[ Paper reading notes ] A Multilayered Informative Random Walk for Attributed Social Network Embedding
The structure of this paper
- solve the problem
- Main contributions
- Algorithm principle
- reference
(1) solve the problem
Most of the existing unsupervised attribute network representation algorithms don't distinguish the information content of node edge structure and attribute . namely , Sometimes two nodes have no edges in topology , But it's very similar in properties ( The inconsistency of node topology and attributes ).
(2) Main contributions
Contribution 1: Put forward MIRand( Random walk of multi-layer information ) Method , This method first constructs a multilevel graph , Secondly, we use a novel random walk ( Based on the amount of information , The node structure and properties are considered ) Jump to capture features in a multi-level graph . This is the first attribute network representation learning algorithm using multi-layer graph random walk .( One layer corresponds to the structure , Another layer deals with the attributes associated with nodes ).

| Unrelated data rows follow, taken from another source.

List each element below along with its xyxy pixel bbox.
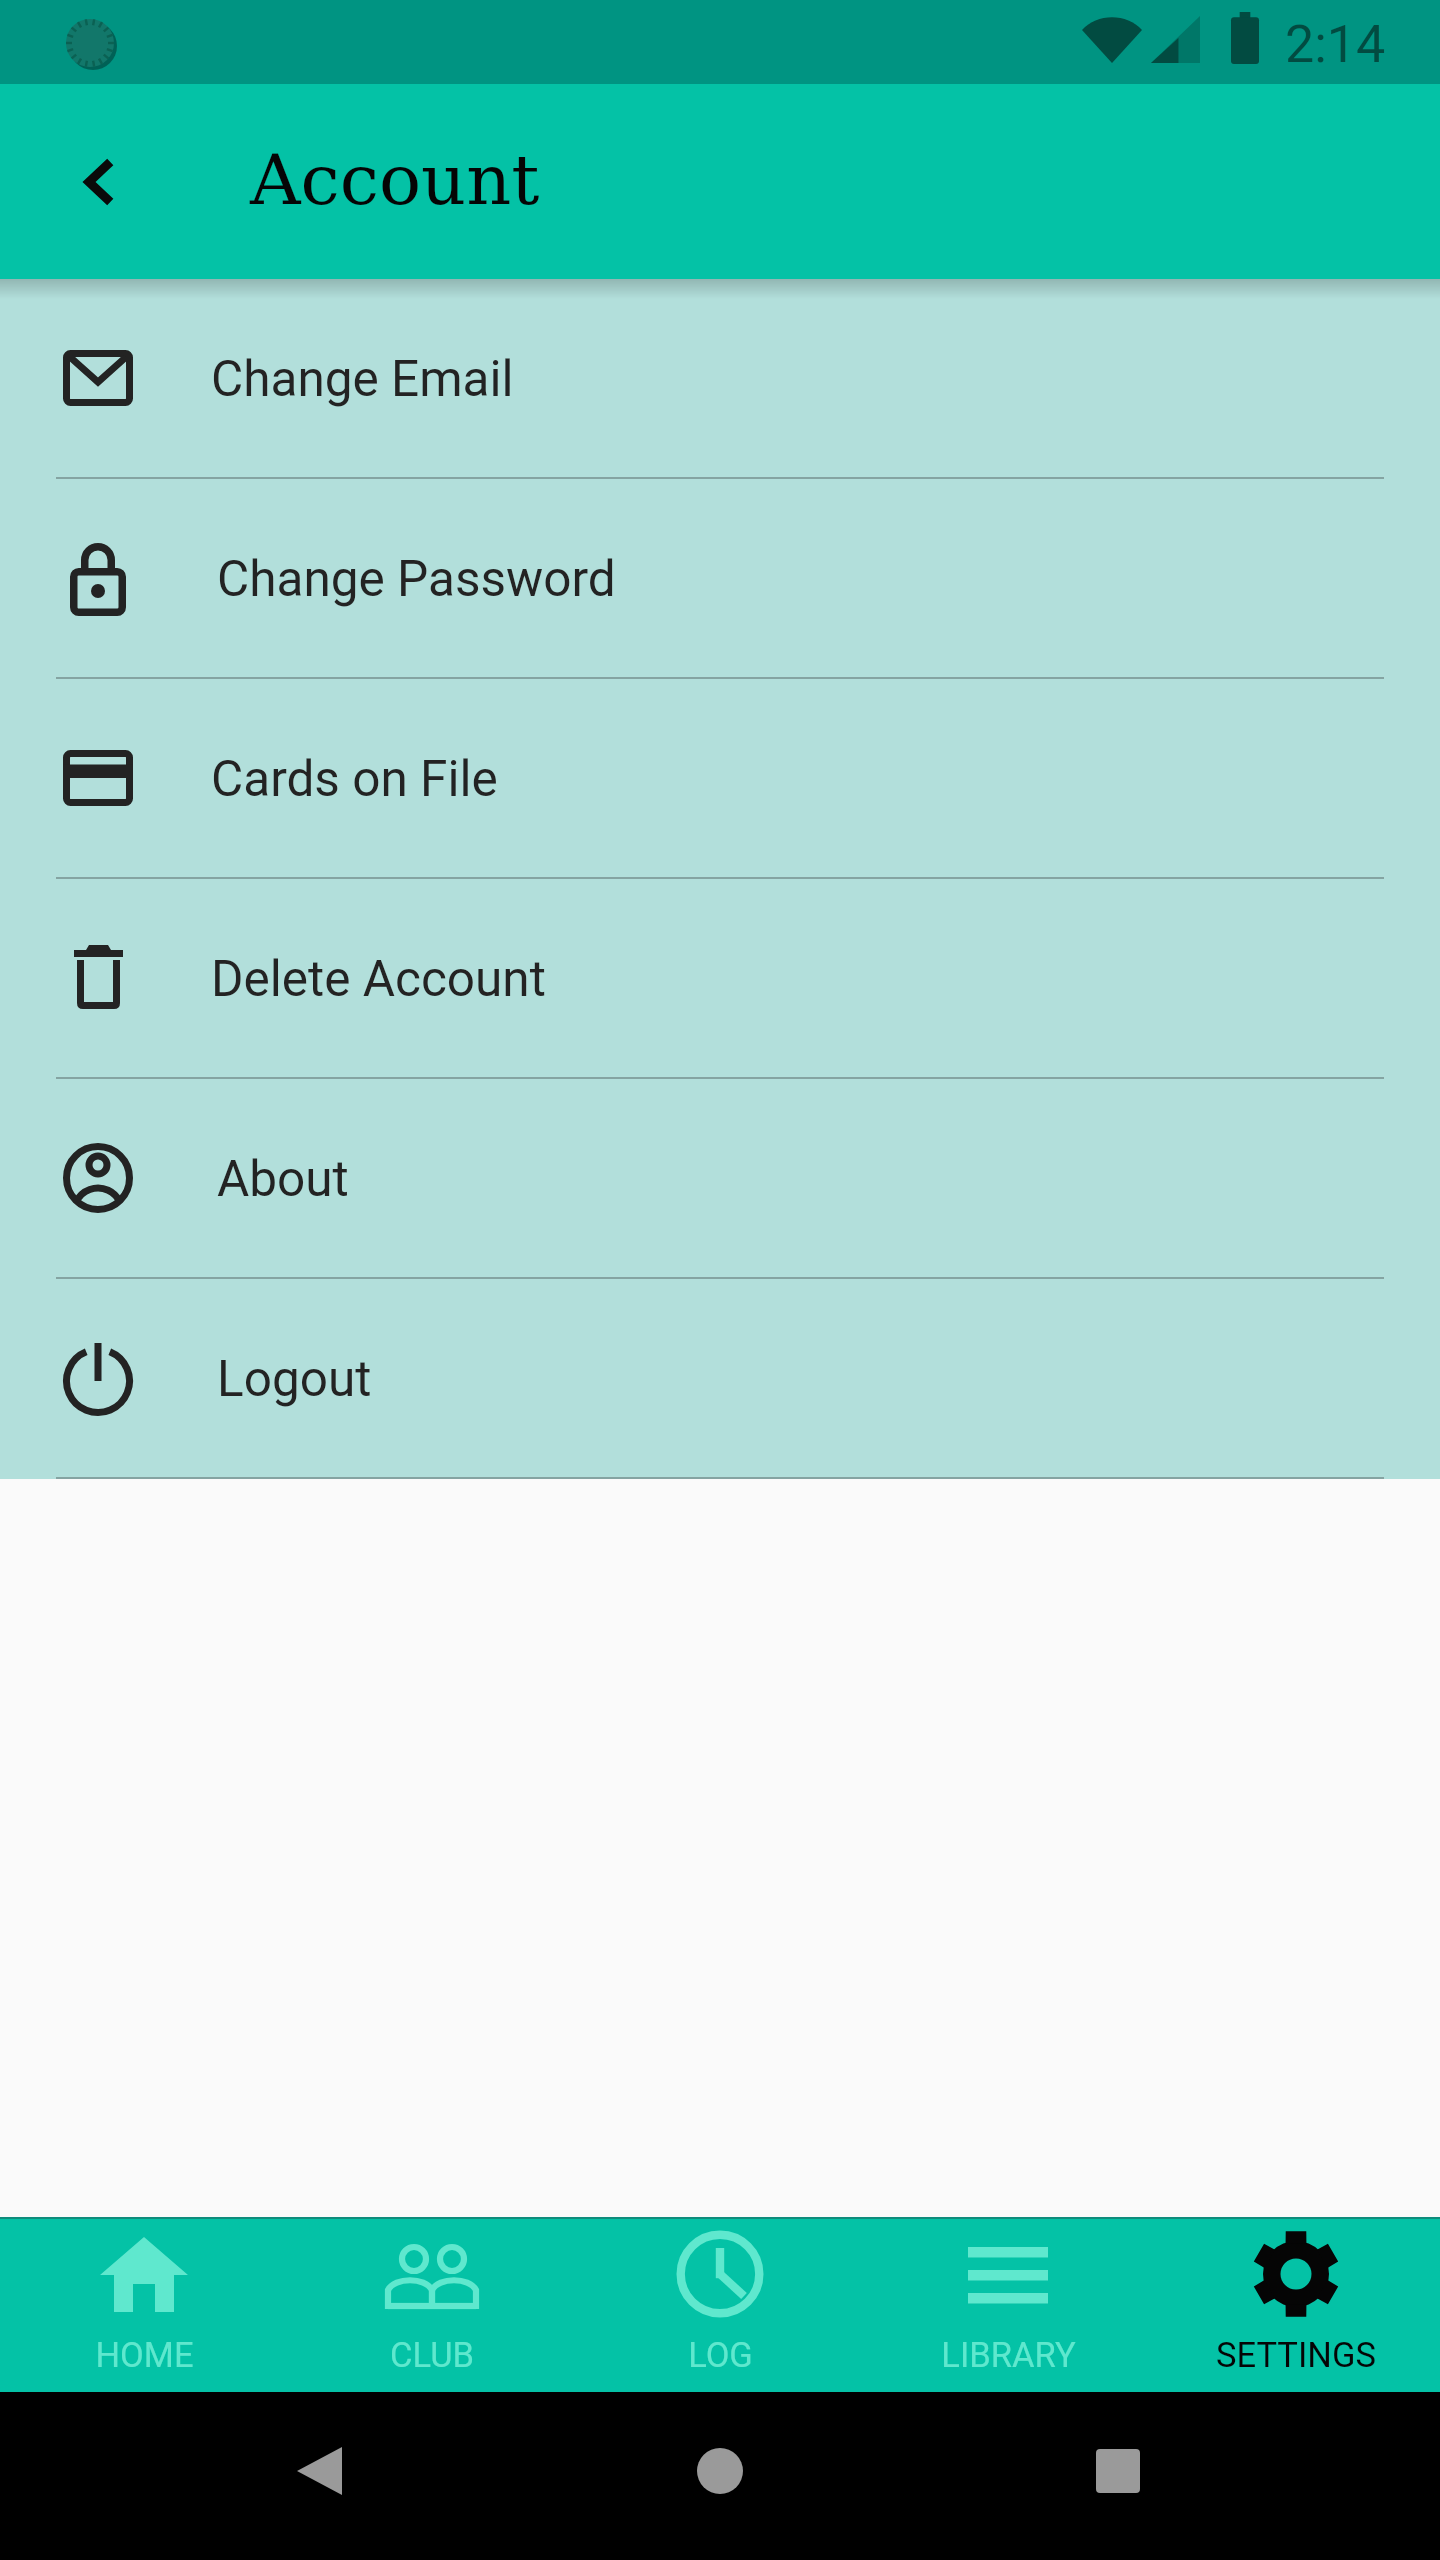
staticText: Delete Account [211, 950, 546, 1008]
button[interactable]: Recent apps [1092, 2445, 1144, 2497]
button[interactable]: SETTINGS [1152, 2219, 1440, 2392]
button[interactable]: Back [42, 126, 154, 238]
button[interactable]: Delete Account [0, 879, 1440, 1077]
staticText: HOME [95, 2335, 194, 2375]
staticText: LOG [688, 2335, 753, 2375]
button[interactable]: LOG [576, 2219, 864, 2392]
button[interactable]: LIBRARY [864, 2219, 1152, 2392]
staticText: Logout [217, 1350, 372, 1408]
button[interactable]: Logout [0, 1279, 1440, 1477]
button[interactable]: About [0, 1079, 1440, 1277]
button[interactable]: Back [296, 2445, 348, 2501]
button[interactable]: Home [694, 2445, 746, 2497]
button[interactable]: HOME [0, 2219, 288, 2392]
staticText: CLUB [390, 2335, 474, 2375]
staticText: SETTINGS [1216, 2335, 1376, 2375]
staticText: Cards on File [211, 750, 498, 808]
staticText: Change Password [217, 550, 616, 608]
staticText: Account [250, 139, 540, 220]
button[interactable]: Cards on File [0, 679, 1440, 877]
button[interactable]: Change Password [0, 479, 1440, 677]
staticText: About [217, 1150, 349, 1208]
staticText: Change Email [211, 350, 514, 408]
button[interactable]: Change Email [0, 279, 1440, 477]
button[interactable]: CLUB [288, 2219, 576, 2392]
staticText: LIBRARY [941, 2335, 1076, 2375]
staticText: 2:14 [1285, 14, 1386, 75]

Other non attribute network representation algorithms based on random walk can also be extended to attribute network representation .
(3) Algorithm principle
It is proposed in the paper that MIRand The algorithm includes the following three parts :
- Network layering ( Structure layer and attribute layer ).

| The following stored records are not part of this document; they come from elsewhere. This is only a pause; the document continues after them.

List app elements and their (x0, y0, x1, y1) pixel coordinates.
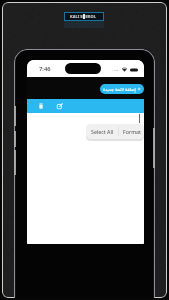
button[interactable]: Select All (86, 124, 118, 139)
staticText: Select All (91, 128, 114, 135)
staticText: 7:46 (39, 65, 51, 73)
button[interactable]: Edit (55, 101, 65, 111)
button[interactable]: إضافة لائحة جديدة (100, 84, 144, 94)
button[interactable]: Format (119, 124, 144, 139)
button[interactable]: Delete (36, 101, 46, 111)
staticText: KALI SHEROL (70, 14, 96, 19)
staticText: إضافة لائحة جديدة (103, 86, 136, 92)
staticText: Format (123, 128, 141, 135)
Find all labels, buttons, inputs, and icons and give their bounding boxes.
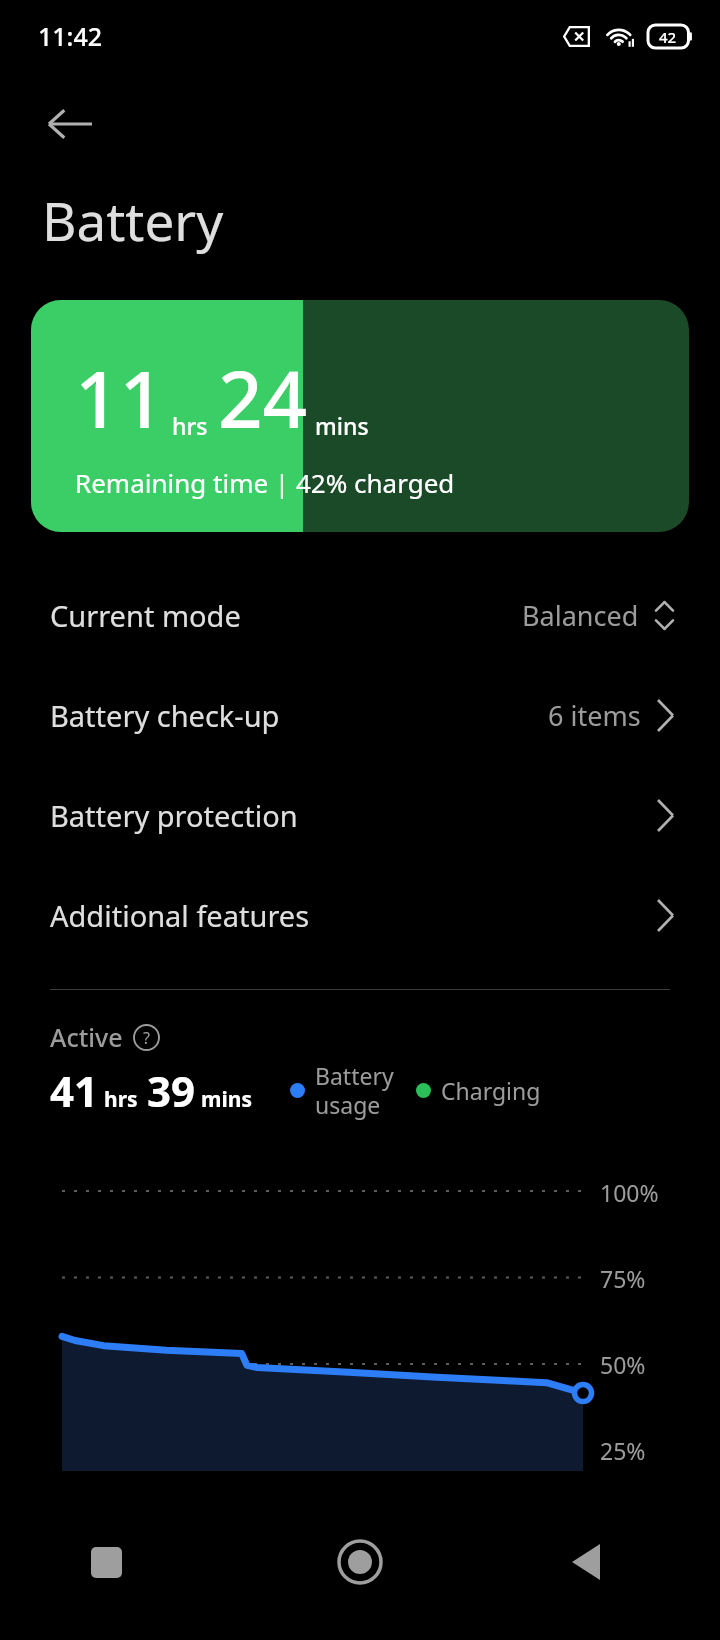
staticText: 75% [600,1263,646,1294]
button[interactable]: Battery protection [0,765,720,865]
staticText: Additional features [50,896,310,935]
staticText: mins [315,410,369,441]
staticText: 50% [600,1349,646,1380]
button[interactable]: Back [480,1520,720,1640]
staticText: Balanced [522,597,639,634]
button[interactable]: Home [240,1520,480,1640]
staticText: Remaining time | 42% charged [75,465,455,500]
staticText: hrs [172,410,208,441]
staticText: ? [143,1027,150,1049]
button[interactable]: Help [133,1024,160,1051]
button[interactable]: Battery check-up [0,665,720,765]
button[interactable]: Additional features [0,865,720,965]
button[interactable]: 11 [31,300,689,532]
staticText: 25% [600,1435,646,1466]
staticText: Battery usage [315,1060,394,1121]
staticText: Current mode [50,596,241,635]
button[interactable]: Recents [0,1520,240,1640]
staticText: 6 items [548,697,641,734]
staticText: Battery [42,184,224,256]
staticText: 42 [659,27,677,47]
staticText: Battery protection [50,796,298,835]
staticText: Battery check-up [50,696,280,735]
staticText: Active [50,1020,123,1054]
button[interactable]: Current mode [0,565,720,665]
staticText: 11 [75,345,165,451]
staticText: 100% [600,1177,659,1208]
staticText: 39 [147,1062,196,1119]
staticText: 41 [50,1062,99,1119]
button[interactable]: Back [32,86,108,162]
staticText: 11:42 [38,19,103,53]
staticText: mins [201,1085,252,1114]
staticText: 24 [218,345,308,451]
staticText: hrs [104,1085,138,1114]
staticText: Charging [441,1075,541,1106]
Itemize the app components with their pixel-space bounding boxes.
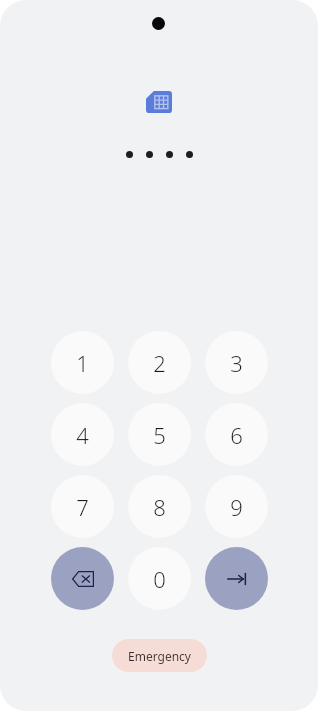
button[interactable]: 8 [128,475,191,538]
button[interactable]: Enter [205,547,268,610]
button[interactable]: 6 [205,403,268,466]
staticText: 1 [76,348,89,378]
button[interactable]: 5 [128,403,191,466]
button[interactable]: 9 [205,475,268,538]
staticText: 6 [230,420,243,450]
button[interactable]: 7 [51,475,114,538]
staticText: 3 [230,348,243,378]
staticText: 8 [153,492,166,522]
staticText: 2 [153,348,166,378]
staticText: 9 [230,492,243,522]
button[interactable]: 0 [128,547,191,610]
button[interactable]: 2 [128,331,191,394]
button[interactable]: 1 [51,331,114,394]
button[interactable]: 3 [205,331,268,394]
button[interactable]: Delete [51,547,114,610]
button[interactable]: Emergency [112,639,207,672]
staticText: 4 [76,420,89,450]
button[interactable]: 4 [51,403,114,466]
staticText: 5 [153,420,166,450]
staticText: 7 [76,492,89,522]
staticText: Emergency [128,648,191,664]
staticText: 0 [153,564,166,594]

- Random walk of multi-layer graph based on node information .
- adopt Skip-Gram Model to learn the vector representation of nodes .
The following is from MIRand Each part of the algorithm is described separately :
-
First step , Network layering ( Structure layer and attribute layer ): The structural layer is very simple , The topology of the original network ( Edge graph ) It's the structure of the network . The edge in the attribute graph can be constructed by calculating the attribute similarity of the nodes, so as to construct the attribute graph , However, it is very expensive to calculate the attribute similarity of all nodes in the network , So only each node is calculated θ x Average degree The node with the largest cosine similarity is connected to the edge , Thus the attribute graph is constructed .
-
The second step , Random walk of multi-layer graph based on node information : The random walk will jump and walk on the attribute map and structure diagram . When random walk reaches the node vi When , Our goal is to choose to jump to structure or attribute graph based on the amount of information in the corresponding layer . So how to calculate the information of nodes in the structure layer or attribute layer ? The author thinks that in random walk, we should try our best to transfer to those nodes which only have strong link relationship with a few neighbors , Because these nodes with strong link relationship have higher confidence in similarity . In this paper, we assume that the edge whose edge weight is greater than the average edge weight in the network is a strong link edge . The nodes with strong link edges in the network are strong link neighbors of each other .( Strong linked neighbors are defined in both structure and attribute graphs ) We define nodes separately vi The amount of information in the structure diagram and in the attribute diagram is shown in the following formula . The more strongly linked neighbors , The less information it has ( The node with low degree of information is high , The probability of similarity between these nodes and their neighbors is also greater than that of high nodes ).
According to the amount of information of the current node, we can define the transition probability between layers , That is, according to probability, the next node will jump in the structure diagram or in the attribute graph . What about the transition probability of nodes in the inner layer , As shown in the following formula :
The above intra layer transfer probability can be divided into two cases .
(1) If node i And nodes j stay l2 If there is no edge in the layer , Then the next hop selects nodes according to probability j The most powerful neighbor .(2) If node i and j Have edge , Then press node2vec The way to swim .
The inter layer transfer probability and the intra layer transfer probability are described above , Now the random walk based on the amount of information should have been understood !!!
(MIRand It can be extended to networks with multiple types of properties , Design more layers , Then use the amount of information to jump between layers .) -
The third step , Follow step three Skip-Gram Learning nodes represent vectors ( I won't repeat ).
(4) reference
Bandyopadhyay S, Biswas A, Kara H, et al. A Multilayered Informative Random Walk for Attributed Social Network Embedding[J].